Monday, 24 December 2012

Buzzword Bazinga: What is Big Data? featuring MapReduce and NoSQL


The term 'Big Data' describes a vast amount of data, or chat, generated from two main sources: people and computers. People spend a lot of time talking on social networks like Twitter and Facebook and producing on-line content about their companies, affiliated organisations and themselves. Computers and devices, now IP enabled and connected to the internet, now have the ability to send their instrumentation information into internet. The latter phenomenon is known as 'the internet of things': a description of how connected devices and sensors, from shoes to thermostats to cloud server farms, now have a voice and can make information about how they are used and what they experience accessible to data crunching algorithms. These algorithms would then produce insights that can be feed back into the real world and affect everything ranging from peoples behaviour to how corporations are run.

Handling all this data is a massive computational challenge. Compounding the challenge is that data is  growing exponentially, may be stored over the place and even kept in different formats.
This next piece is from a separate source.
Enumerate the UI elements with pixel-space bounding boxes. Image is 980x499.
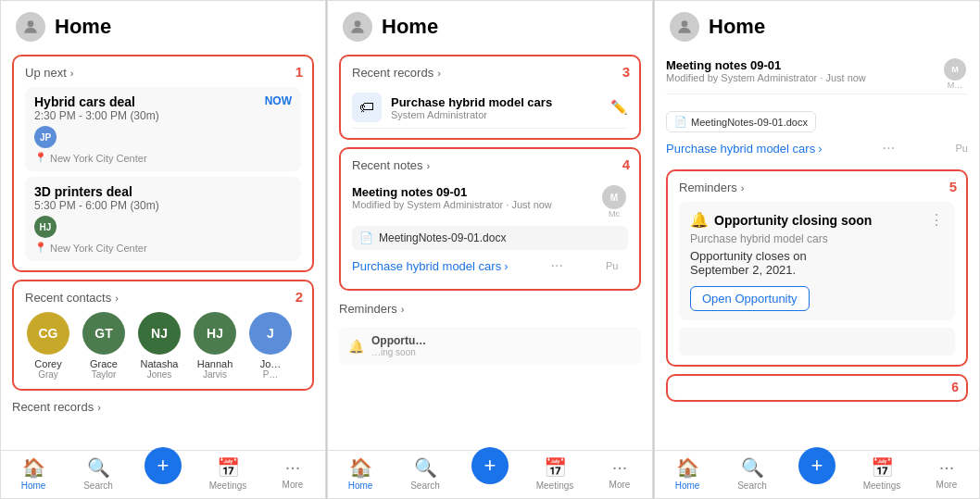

To address these challenges two key technologies have evolved to help us along: MapReduce and NoSQL.

But before we delve into these let's break down the attributes of Big Data into a bit more detail.



  • A Lot of Data - By 'a lot of data', we are talking Terabytes and Petabytes, not Gigabytes. Traditional databases have a scale up ceiling where the hardware, infrastructure and skills required to maintain petabytes of data in a RDBMS becomes untenable. 
  • Growing at speed - Exacerbating the the problem of large volumes of data, is the speed at which it grows. Again, with the scaling up model technology will hit a ceiling fast which is why being able to 'infinitely' scale out supports big data velocities.
  • All over the place -  Big Data is distributed. Whether it is distributed in database shards, file shares in countries all over the world or exposed from data streams via APIs, the Big Data challenge is to surface all this data and derive a common set of insights against the distributed data set.
  •  In different forms - Another challenge around Big Data is that the data doesn't fit into a nice schema with defined relationships, like you get in an RDBMS. JSON, XML, CSV and various other formats of data as well as differing entity models and relationships requires the ability to interrogate data in different ways but draw the same conclusions for analysis purposes. 
Technologies have evolved to cope with the challenges above because existing data warehousing technologies like relational databases simply weren't cut out for the job. Enter MapReduce.

MapReduce
Courtesy of Wikipedia 
Crawling the web and creating a search index as fast as possible is probably the most apt use case for dealing with Big Data. MapReduce was Google's answer to this challenge. MapReduce refers to the technology stack Google created to process such volumes of distributed, unstructured data in parallel.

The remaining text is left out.